LAWMAKERS WANT TO SEE MORE SANCTIONS
Microsoft finds bogus web domains created by group linked to Russian military intelligence.
Microsoft Corp.’s declaration that it found and seized bogus web domains created by Russian hackers amplified calls by U.S. lawmakers to pass legislation imposing more sanctions on Vladimir Putin’s government and his associates.
“This is not something that is in the rearview mirror,” Virginia Sen. Mark Warner, the top Democrat on the Intelligence Committee, said Tuesday at a hearing on sanctions aimed in part at deterring Russian efforts to interfere in U.S. elections.
The Senate Banking and Foreign Relations Committees held simultaneous hearings where lawmakers of both parties expressed frustration with actions by the Treasury Department and comments by President Donald Trump, who has dismissed special counsel Robert Mueller’s probe into Russian meddling in the 2016 campaign as a “witch hunt.”
“Our commander in chief continues to undermine” efforts to counter Russia through his comments, Foreign Relations Chairman Bob Corker, R-Tenn., told administration officials.
The previously scheduled hearings took on new urgency after Microsoft’s finding late Monday that a shadowy group with links to Russian military intelligence created domains that mimicked organizations such as the International Republican Institute and Hudson Institute. The intention was to make victims believe they were receiving emails or visiting real sites, according to the technology company.
The groups are conservative bastions but have been at odds at times with Russia or Trump. Russia rejected the accusation that it’s attempting to influence this year’s U.S. midterm elections.
Several senators pushed administration witnesses on whether they would embrace tough new sanctions legislation.
Sen.
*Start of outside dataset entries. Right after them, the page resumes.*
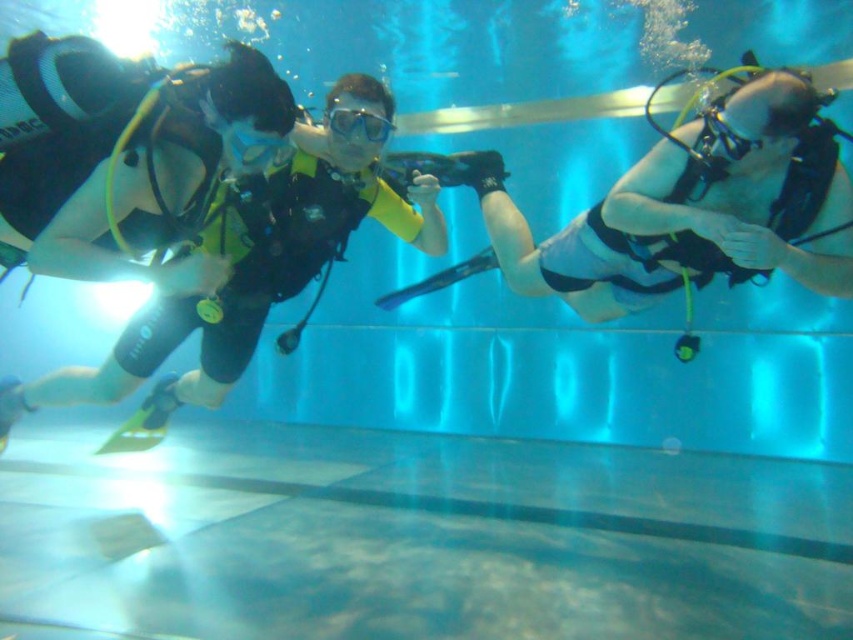 Question: Which object is the farthest from the clear plastic goggles at center?

Choices:
 (A) black matte scuba diver at center
 (B) transparent rubber goggles at center
 (C) matte black scuba gear at center

Answer: (B)

Question: Does black matte scuba diver at center appear over transparent rubber goggles at center?

Choices:
 (A) no
 (B) yes

Answer: (A)

Question: Does matte black scuba gear at center appear on the right side of clear plastic goggles at center?

Choices:
 (A) no
 (B) yes

Answer: (B)

Question: Which point appears closest to the camera in this image?

Choices:
 (A) (238, 307)
 (B) (329, 108)
 (C) (717, 131)
 (D) (639, 301)

Answer: (C)

Question: Which of the following is the closest to the observer?

Choices:
 (A) clear plastic goggles at center
 (B) black matte scuba diver at center

Answer: (B)

Question: Does clear plastic goggles at center appear on the left side of transparent rubber goggles at center?

Choices:
 (A) yes
 (B) no

Answer: (A) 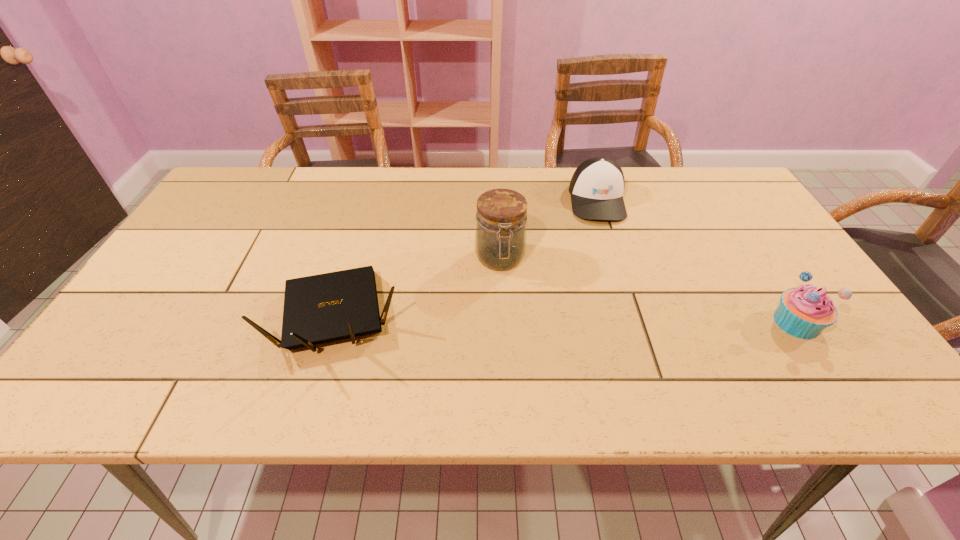 You are a GUI agent. You are given a task and a screenshot of the screen. Output one action in this format:
    pyautogui.click(x=<x>, y=<y>)
    Task: Click on the empty space between the farthest object and the muffin
    
    Given the screenshot: What is the action you would take?
    pyautogui.click(x=697, y=261)

You are a GUI agent. You are given a task and a screenshot of the screen. Output one action in this format:
    pyautogui.click(x=<x>, y=<y>)
    Task: Click on the free area in between the muffin and the cap
    This screenshot has height=540, width=960.
    Given the screenshot: What is the action you would take?
    pyautogui.click(x=697, y=261)

This screenshot has height=540, width=960. Identify the location of free spot between the cap and the leftmost object. (468, 258).

The width and height of the screenshot is (960, 540). What are the coordinates of `empty location between the leftmost object and the farthest object` in the screenshot? It's located at (468, 258).

Point out which object is positioned as the third nearest to the rightmost object. Please provide its 2D coordinates. Your answer should be formatted as a tuple, i.e. [(x, y)], where the tuple contains the x and y coordinates of a point satisfying the conditions above.

[(322, 308)]

Identify which object is the third nearest to the cap. Please provide its 2D coordinates. Your answer should be formatted as a tuple, i.e. [(x, y)], where the tuple contains the x and y coordinates of a point satisfying the conditions above.

[(322, 308)]

Locate an element on the screen. The height and width of the screenshot is (540, 960). vacant space that satisfies the following two spatial constraints: 1. on the front side of the jar; 2. on the right side of the muffin is located at coordinates (503, 322).

Identify the location of vacant region that satisfies the following two spatial constraints: 1. on the back side of the jar; 2. on the left side of the farthest object. (497, 200).

This screenshot has width=960, height=540. I want to click on vacant area in the image that satisfies the following two spatial constraints: 1. on the front side of the muffin; 2. on the right side of the second object from left to right, so click(x=503, y=322).

This screenshot has height=540, width=960. Find the location of `vacant space that satisfies the following two spatial constraints: 1. on the front side of the router; 2. on the right side of the rightmost object`. vacant space that satisfies the following two spatial constraints: 1. on the front side of the router; 2. on the right side of the rightmost object is located at coordinates (338, 322). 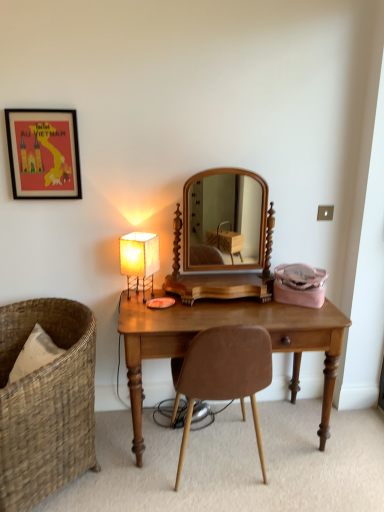 The image size is (384, 512). I want to click on vacant space underneath wooden desk at center (from a real-world perspective), so click(x=248, y=429). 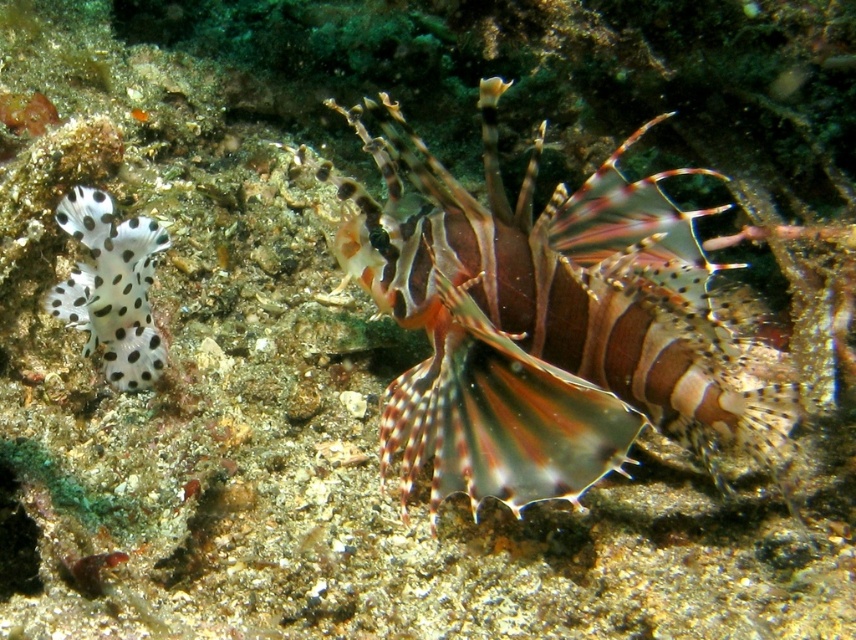 Looking at the underwater scene with the multicolored spiny fish at center and the white spotted sponge at left, which one is positioned lower in the water?

The multicolored spiny fish at center is positioned below the white spotted sponge at left, so it is lower in the water.

Looking at this image, you are a marine biologist studying underwater life. You observe a nudibranch on the left and a multicolored spiny fish at center. Based on their positions, which creature is closer to the center of the image?

The multicolored spiny fish at center is closer to the center of the image because its 2D location is at point (541, 321), which is very close to the center coordinates of (428, 320). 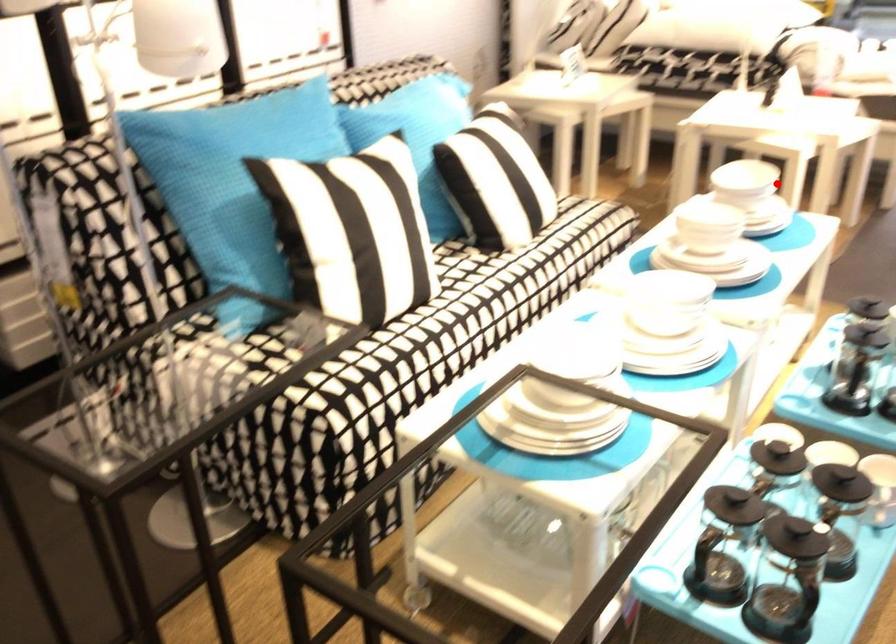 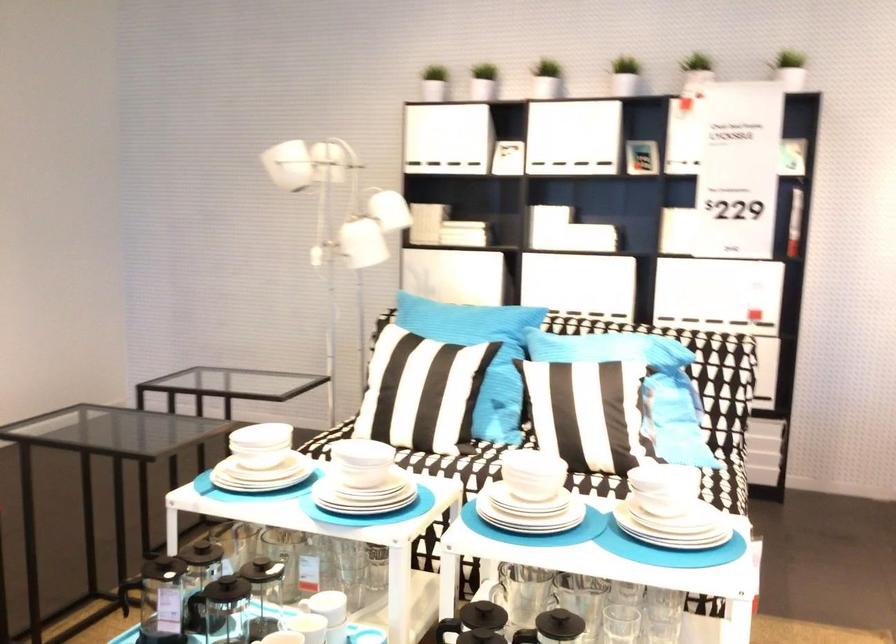 Question: I am providing you with two images of the same scene from different viewpoints. Given a red point in image1, look at the same physical point in image2. Is it:

Choices:
 (A) Closer to the viewpoint
 (B) Farther from the viewpoint

Answer: (A)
Bob Menendez, D-N.J., told Treasury’s Under Secretary for Terrorism and Financial Intelligence Sigal Mandelker that legislation is moving.
“Congress is going to act. You might as well know that,” he said. Menendez has proposed stiff sanctions along with Sen. Lindsey Graham, R-S.C., including on sovereign debt and energy.
Despite Menendez’s prediction that congressional action is a sure thing, it’s not clear yet that lawmakers will act in time to affect the November elections.
A number of bills have been proposed, with the leading one sponsored by Sens. Chris Van Hollen, D-Md., and Marco Rubio, R-Fla. Their measure would impose stiff sanctions if Director of National Intelligence Dan Coats finds Russia is continuing to meddle in U.S. elections.
“It’s pretty clear that Putin hasn’t gotten the message,” Van Hollen said Tuesday. “We just had the Microsoft story today, the Facebook story a few weeks ago. Clearly Russians and Putin thank that they can interfere with impunity.”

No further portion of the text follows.